Run glusterfs cluster using DaemonSet

I've been trying to run a glusterfs cluster on my kubernetes cluster using those:
glusterfs-service.json
{
"kind": "Service",
"apiVersion": "v1",
"metadata": {
"name": "glusterfs-cluster"
},
"spec": {
"type": "NodePort",
"selector": {
"name": "gluster"
},
"ports": [
{
"port": 1
}
]
}
}
and glusterfs-server.json:
{
"apiVersion": "extensions/v1beta1",
"kind": "DaemonSet",
"metadata": {
"labels": {
"name": "gluster"
},
"name": "gluster"
},
"spec": {
"selector": {
"matchLabels": {
"name": "gluster"
}
},
"template": {
"metadata": {
"labels": {
"name": "gluster"
}
},
"spec": {
"containers": [
{
"name": "gluster",
"image": "gluster/gluster-centos",
"livenessProbe": {
"exec": {
"command": [
"/bin/bash",
"-c",
"systemctl status glusterd.service"
]
}
},
"readinessProbe": {
"exec": {
"command": [
"/bin/bash",
"-c",
"systemctl status glusterd.service"
]
}
},
"securityContext": {
"privileged": true
},
"volumeMounts": [
{
"mountPath": "/mnt/brick1",
"name": "gluster-brick"
},
{
"mountPath": "/etc/gluster",
"name": "gluster-etc"
},
{
"mountPath": "/var/log/gluster",
"name": "gluster-logs"
},
{
"mountPath": "/var/lib/glusterd",
"name": "gluster-config"
},
{
"mountPath": "/dev",
"name": "gluster-dev"
},
{
"mountPath": "/sys/fs/cgroup",
"name": "gluster-cgroup"
}
]
}
],
"dnsPolicy": "ClusterFirst",
"hostNetwork": true,
"volumes": [
{
"hostPath": {
"path": "/mnt/brick1"
},
"name": "gluster-brick"
},
{
"hostPath": {
"path": "/etc/gluster"
},
"name": "gluster-etc"
},
{
"hostPath": {
"path": "/var/log/gluster"
},
"name": "gluster-logs"
},
{
"hostPath": {
"path": "/var/lib/glusterd"
},
"name": "gluster-config"
},
{
"hostPath": {
"path": "/dev"
},
"name": "gluster-dev"
},
{
"hostPath": {
"path": "/sys/fs/cgroup"
},
"name": "gluster-cgroup"
}
]
}
}
}
}
Then on my pod definition, I'm doing:
"volumes": [
{
"name": "< volume name >",
"glusterfs": {
"endpoints": "glusterfs-cluster.default.svc.cluster.local",
"path": "< gluster path >",
"readOnly": false
}
}
]
But the pod creation is timing out because it can't mont the volume
It also look like only one of the glusterfs pod is running
Here are my logs:
http://imgur.com/a/j2I8r
I then try to run my pod on the same namespace as my gluster cluster is running, I'm now getting this error:
Operation for "\"kubernetes.io/glusterfs/01a0834e-64ab-11e6-af52-42010a840072-ssl-certificates\" (\"01a0834e-64ab-11e6-af52-42010a840072\")" failed.

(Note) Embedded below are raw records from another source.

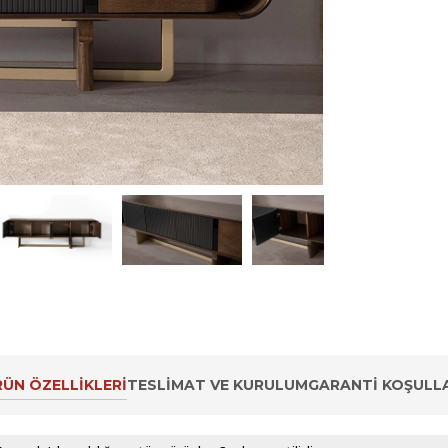
ÜN ÖZELLIKLERI
TESLIMAT VE KURULUM
GARANTI KOŞULLA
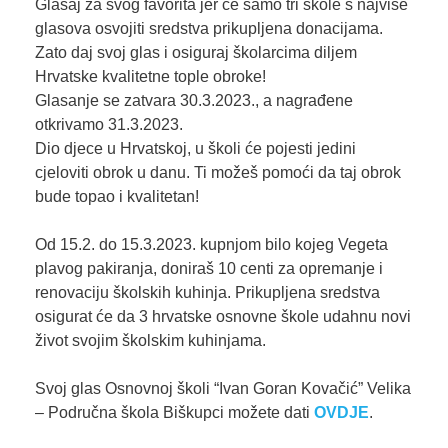
Glasaj za svog favorita jer će samo tri škole s najviše
glasova osvojiti sredstva prikupljena donacijama.
Zato daj svoj glas i osiguraj školarcima diljem
Hrvatske kvalitetne tople obroke!
Glasanje se zatvara 30.3.2023., a nagrađene
otkrivamo 31.3.2023.
Dio djece u Hrvatskoj, u školi će pojesti jedini
cjeloviti obrok u danu. Ti možeš pomoći da taj obrok
bude topao i kvalitetan!
Od 15.2. do 15.3.2023. kupnjom bilo kojeg Vegeta
plavog pakiranja, doniraš 10 centi za opremanje i
renovaciju školskih kuhinja. Prikupljena sredstva
osigurat će da 3 hrvatske osnovne škole udahnu novi
život svojim školskim kuhinjama.
Svoj glas Osnovnoj školi “Ivan Goran Kovačić” Velika
– Područna škola Biškupci možete dati
OVDJE
.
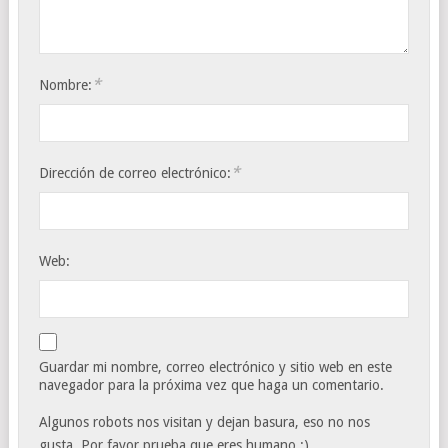
*
Nombre:
*
Dirección de correo electrónico:
Web:
Guardar mi nombre, correo electrónico y sitio web en este
navegador para la próxima vez que haga un comentario.
Algunos robots nos visitan y dejan basura, eso no nos
gusta. Por favor prueba que eres humano :)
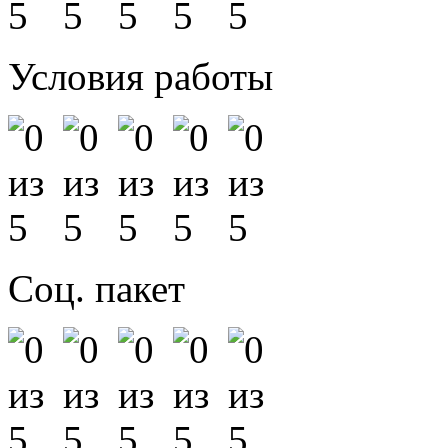
Условия работы
Соц. пакет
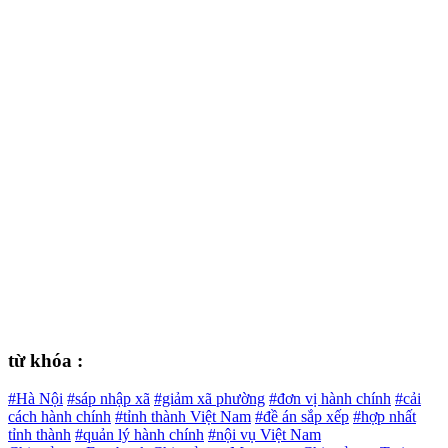
từ khóa :
#Hà Nội
#sáp nhập xã
#giảm xã phường
#đơn vị hành chính
#cải
cách hành chính
#tỉnh thành Việt Nam
#đề án sắp xếp
#hợp nhất
tỉnh thành
#quản lý hành chính
#nội vụ Việt Nam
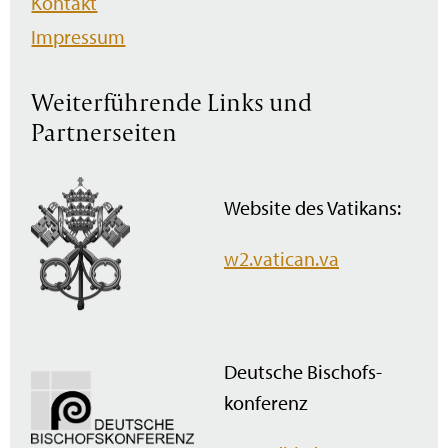
Kontakt
Impressum
Weiterführende Links und
Partnerseiten
Website des Vatikans:
w2.vatican.va
Deutsche Bischofs­
konferenz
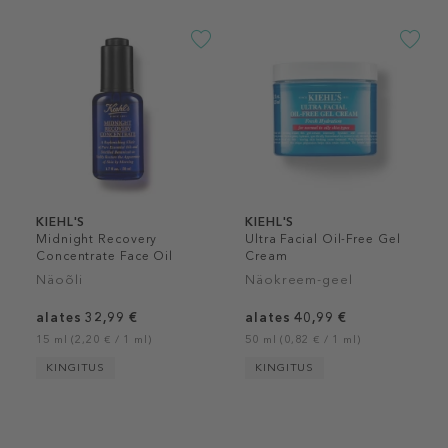
KIEHL'S
KIEHL'S
Midnight Recovery
Ultra Facial Oil-Free Gel
Concentrate Face Oil
Cream
Näoõli
Näokreem-geel
alates 32,99 €
alates 40,99 €
15 ml (2,20 € / 1 ml)
50 ml (0,82 € / 1 ml)
KINGITUS
KINGITUS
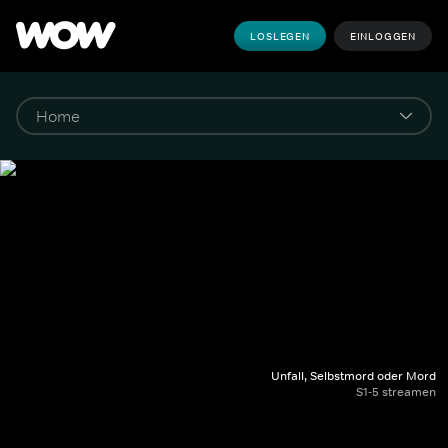
LOSLEGEN
EINLOGGEN
Unfall, Selbstmord oder Mord
S1-5 streamen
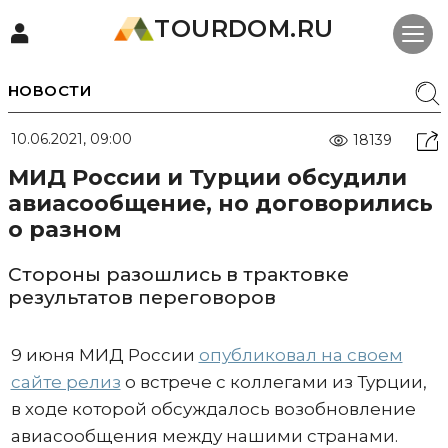
TOURDOM.RU
НОВОСТИ
10.06.2021, 09:00
18139
МИД России и Турции обсудили
авиасообщение, но договорились
о разном
Стороны разошлись в трактовке
результатов переговоров
9 июня МИД России
опубликовал на своем
сайте релиз
о встрече с коллегами из Турции,
в ходе которой обсуждалось возобновление
авиасообщения между нашими странами.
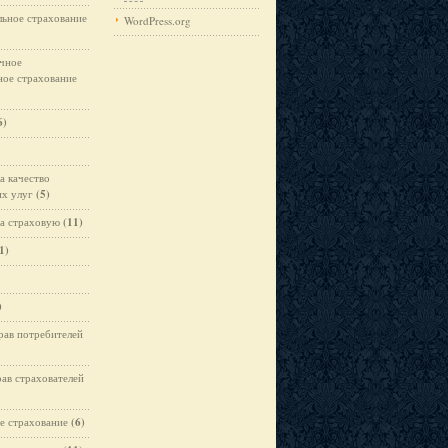
ьное страхование
WordPress.org
чное
ное страхование
6)
а качество
х улуг
(5)
а страховую
(11)
1)
)
рав потребителей
рав страхователей
е страхование
(6)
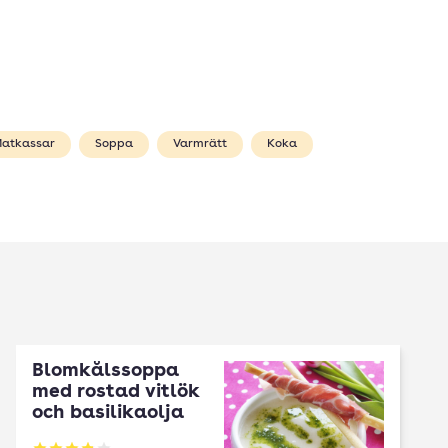
Matkassar
Soppa
Varmrätt
Koka
Blomkålssoppa
med rostad vitlök
och basilikaolja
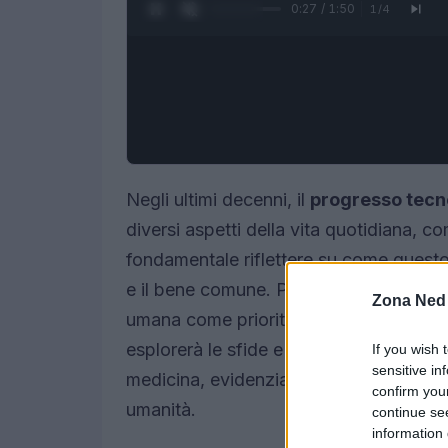
0:28 / 1:50
1
/
4
Negli ultimi decenni, il
progresso tecn
diversi aspetti della vita quotidiana, co
fondamentale riflettere su come questo
e il bene comune. Papa Leone XIV ha so
Zona Ned
umana come priorità fondamentale in u
esplorerà le sfide e le opportunità presen
If you wish 
sensitive in
medicina, evidenziando la necessità di 
confirm you
umanità.
continue se
information 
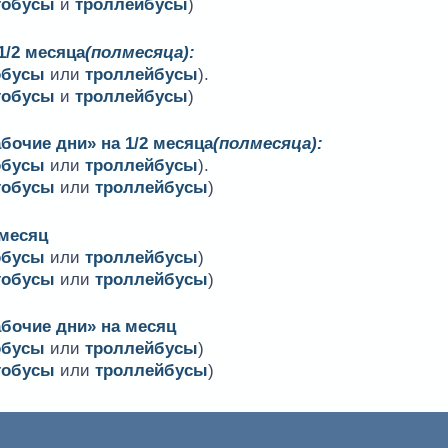
тобусы
и
троллейбусы
)
1/2 месяца
(полмесяца):
обусы
или
троллейбусы
).
тобусы
и
троллейбусы
)
бочие дни» на 1/2 месяца
(полмесяца):
обусы
или
троллейбусы
).
тобусы
или
троллейбусы
)
 месяц
обусы
или
троллейбусы
)
тобусы
или
троллейбусы
)
абочие дни» на месяц
обусы
или
троллейбусы
)
тобусы
или
троллейбусы
)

No retries permitted until 2016-08-17 18:51:20.61133778 +0000 UTC (durationBeforeRetry 2m0s).
Error: MountVolume.SetUp failed for volume "kubernetes.io/glusterfs/01a0834e-64ab-11e6-af52-42010a840072-ssl-certificates" (spec.Name: "ssl-certificates") pod "01a0834e-64ab-11e6-af52-42010a840072" (UID: "01a0834e-64ab-11e6-af52-42010a840072") with: glusterfs: mount failed:
mount failed: exit status 1
Mounting arguments:
10.132.0.7:ssl_certificates /var/lib/kubelet/pods/01a0834e-64ab-11e6-af52-42010a840072/volumes/kubernetes.io~glusterfs/ssl-certificates
glusterfs [log-level=ERROR log-file=/var/lib/kubelet/plugins/kubernetes.io/glusterfs/ssl-certificates/caddy-server-1648321103-epvdi-glusterfs.log]

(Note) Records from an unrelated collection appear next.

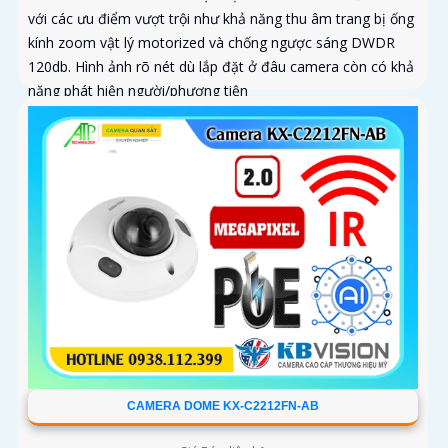
với các ưu điểm vượt trội như khả năng thu âm trang bị ống
kính zoom vật lý motorized và chống ngược sáng DWDR
120db. Hình ảnh rõ nét dù lắp đặt ở đâu camera còn có khả
năng phát hiện người/phương tiện
CAMERA DOME KX-C2212FN-AB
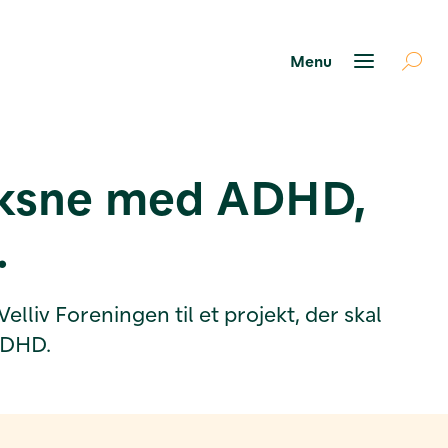
 voksne med ADHD,
.
lliv Foreningen til et projekt, der skal
 ADHD.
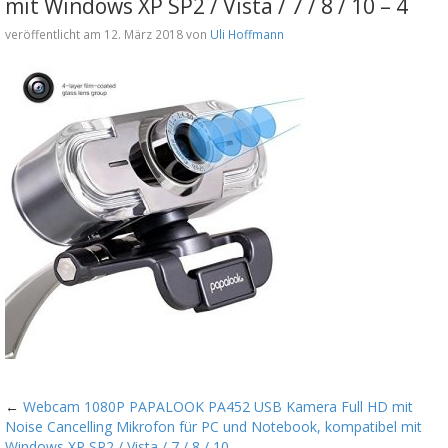
mit Windows XP SP2 / Vista / 7 / 8 / 10 – 4
veröffentlicht am 12. März 2018 von
Uli Hoffmann
←
Webcam 1080P PAPALOOK PA452 USB Kamera Full HD mit
Noise Cancelling Mikrofon für PC und Notebook, kompatibel mit
Windows XP SP2 / Vista / 7 / 8 / 10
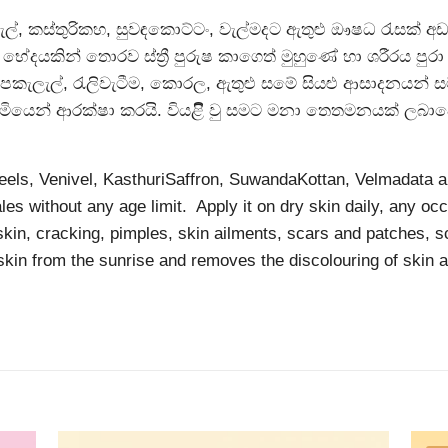
ැල්, කස්තුරිකහ, සුවඳකොට්ටං, වැල්මදට ඇතුළු ඖෂධ රැසක් 
ස් භේදයකින් තොරව ස්ත්‍රී පුරුෂ කාගෙත් මුහුණේ හා ශරීරය ප
්, ලපකැලැල්, රැලිවැටීම, කොරල, ඇතුළු සමේ සියළු ආසාදනයන් සම
මියෙන් ආරක්ෂා කරයි. වියළිි වු සමට මනා තෙතමනයක් ලබාදෙ
els, Venivel, KasthuriSaffron, SuwandaKottan, Velmadata a
s without any age limit. Apply it on dry skin daily, any occ
in, cracking, pimples, skin ailments, scars and patches, sc
 skin from the sunrise and removes the discolouring of skin 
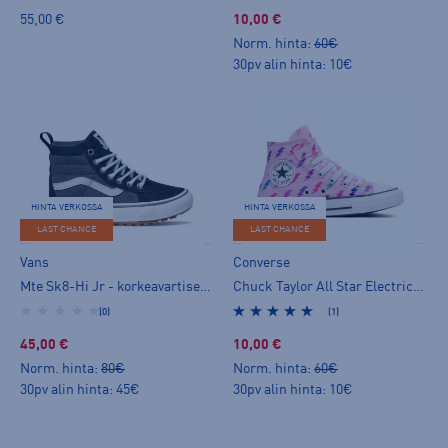
55,00 €
10,00 €
Norm. hinta:
60€
30pv alin hinta: 10€
HINTA VERKOSSA
HINTA VERKOSSA
LAST CHANCE
LAST CHANCE
Vans
Converse
Mte Sk8-Hi Jr - korkeavartiset tennarit
Chuck Taylor All Star Electric Bolt Jr - korkeavartiset tennarit
(0)
(1)
45,00 €
10,00 €
Norm. hinta:
80€
Norm. hinta:
60€
30pv alin hinta: 45€
30pv alin hinta: 10€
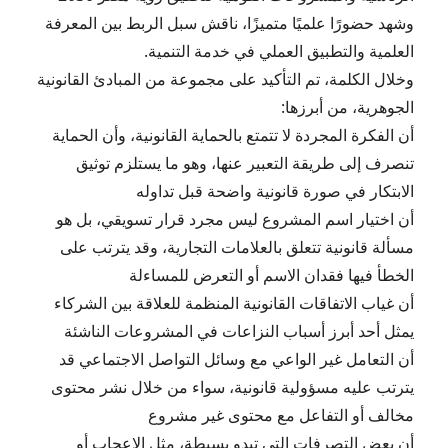
وشهد حضورًا علميًا متميزًا، ناقش سبل الربط بين المعرفة
العلمية والتطبيق العملي في خدمة التنمية.
وخلال الكلمة، تم التأكيد على مجموعة من المبادئ القانونية
الجوهرية، من أبرزها:
أن الفكرة المجردة لا تتمتع بالحماية القانونية، وأن الحماية
تنصرف إلى طريقة التعبير عنها، وهو ما يستلزم توثيق
الابتكار في صورة قانونية واضحة قبل تداوله
أن اختيار اسم المشروع ليس مجرد قرار تسويقي، بل هو
مسألة قانونية تتعلق بالعلامات التجارية، وقد يترتب على
الخطأ فيها فقدان الاسم أو التعرض للمساءلة
أن غياب الاتفاقات القانونية المنظمة للعلاقة بين الشركاء
يمثل أحد أبرز أسباب النزاعات في المشروعات الناشئة
أن التعامل غير الواعي مع وسائل التواصل الاجتماعي قد
يترتب عليه مسؤولية قانونية، سواء من خلال نشر محتوى
مخالف أو التفاعل مع محتوى غير مشروع
أن بعض التصرفات التي تبدو بسيطة، مثل الإعجاب أو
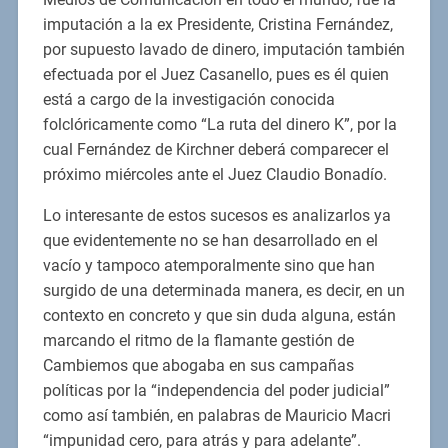
imputación a la ex Presidente, Cristina Fernández,
por supuesto lavado de dinero, imputación también
efectuada por el Juez Casanello, pues es él quien
está a cargo de la investigación conocida
folclóricamente como “La ruta del dinero K”, por la
cual Fernández de Kirchner deberá comparecer el
próximo miércoles ante el Juez Claudio Bonadío.
Lo interesante de estos sucesos es analizarlos ya
que evidentemente no se han desarrollado en el
vacío y tampoco atemporalmente sino que han
surgido de una determinada manera, es decir, en un
contexto en concreto y que sin duda alguna, están
marcando el ritmo de la flamante gestión de
Cambiemos que abogaba en sus campañas
políticas por la “independencia del poder judicial”
como así también, en palabras de Mauricio Macri
“impunidad cero, para atrás y para adelante”.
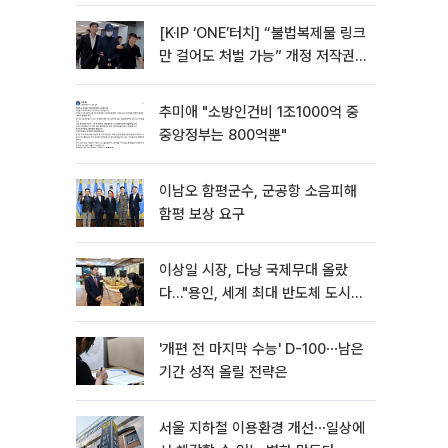
[K·IP ‘ONE’터치] “불법복제물 링크
만 걸어도 처벌 가능” 개정 저작권
법 어떻게 바뀌었나
추미애 "소방인건비 1조1000억 중
중앙정부는 800억뿐"
이남오 함평군수, 군공항 소음피해
함평 보상 요구
이상일 시장, 다낭 국제무대 올랐
다…"용인, 세계 최대 반도체 도시
된다"
'개편 전 마지막 수능' D-100⋯남은
기간 성적 올릴 전략은
서울 지하철 이용환경 개선⋯일상에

Output: Mount failed. Please check the log file for more details. the following error information was pulled from the glusterfs log to help diagnose this issue:
[2016-08-17 18:49:20.583585] E [glusterfsd-mgmt.c:1596:mgmt_getspec_cbk] 0-mgmt: failed to fetch volume file (key:ssl_certificates)

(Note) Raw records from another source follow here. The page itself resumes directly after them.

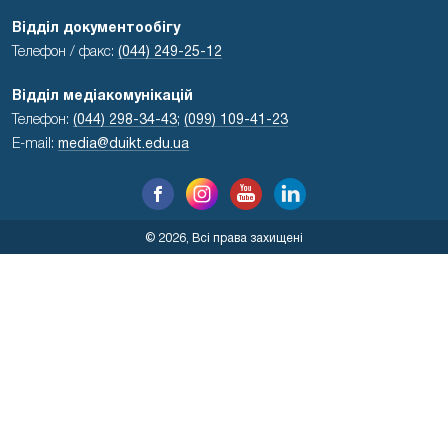
Відділ документообігу
Телефон / факс:
(044) 249-25-12
Відділ медіакомунікацій
Телефон:
(044) 298-34-43
;
(099) 109-41-23
E-mail:
media@duikt.edu.ua
© 2026, Всі права захищені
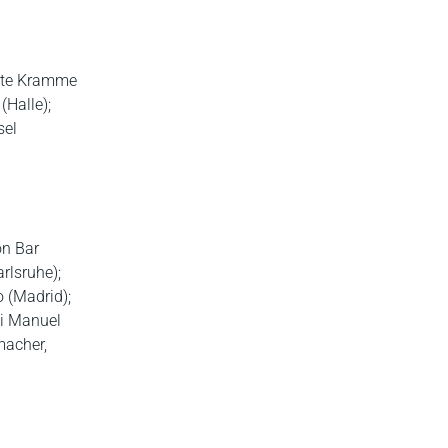
Malte Kramme
(Halle);
sel
on Bar
rlsruhe);
 (Madrid);
ui Manuel
macher,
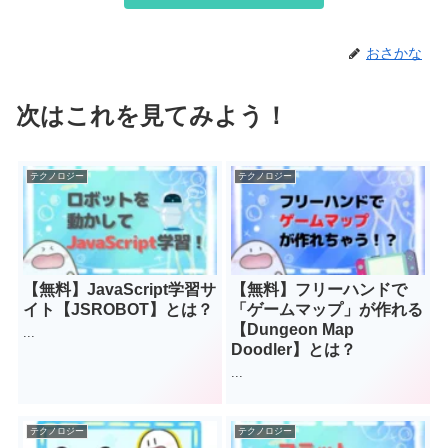
おさかな
次はこれを見てみよう！
テクノロジー
テクノロジー
【無料】JavaScript学習サ
【無料】フリーハンドで
イト【JSROBOT】とは？
「ゲームマップ」が作れる
【Dungeon Map
...
Doodler】とは？
...
テクノロジー
テクノロジー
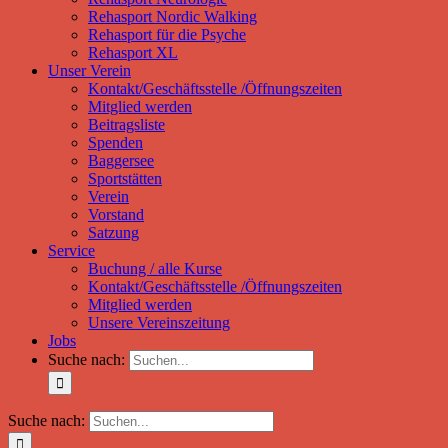
Rehasport Nordic Walking
Rehasport für die Psyche
Rehasport XL
Unser Verein
Kontakt/Geschäftsstelle /Öffnungszeiten
Mitglied werden
Beitragsliste
Spenden
Baggersee
Sportstätten
Verein
Vorstand
Satzung
Service
Buchung / alle Kurse
Kontakt/Geschäftsstelle /Öffnungszeiten
Mitglied werden
Unsere Vereinszeitung
Jobs
Suche nach:
Suche nach:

[2016-08-17 18:49:20.610531] E [glusterfsd-mgmt.c:1494:mgmt_getspec_cbk] 0-glusterfs: failed to get the 'volume file' from server
The logs clearly say what's going on:
failed to get endpoints glusterfs-cluster [endpoints "glusterfs-cluster" not found]
because:
"ports": [
{
"port": 1
}
is bogus in a couple of ways. First, a port of "1" is very suspicious. Second, it has no matching containerPort: on the DaemonSet side to which kubernetes could point that Service -- thus, it will not create Endpoints for the (podIP, protocol, port) tuple. Because glusterfs (reasonably) would want to contact the underlying Pods directly, without going through the Service, then it is unable to discover the Pods and everything comes to an abrupt halt.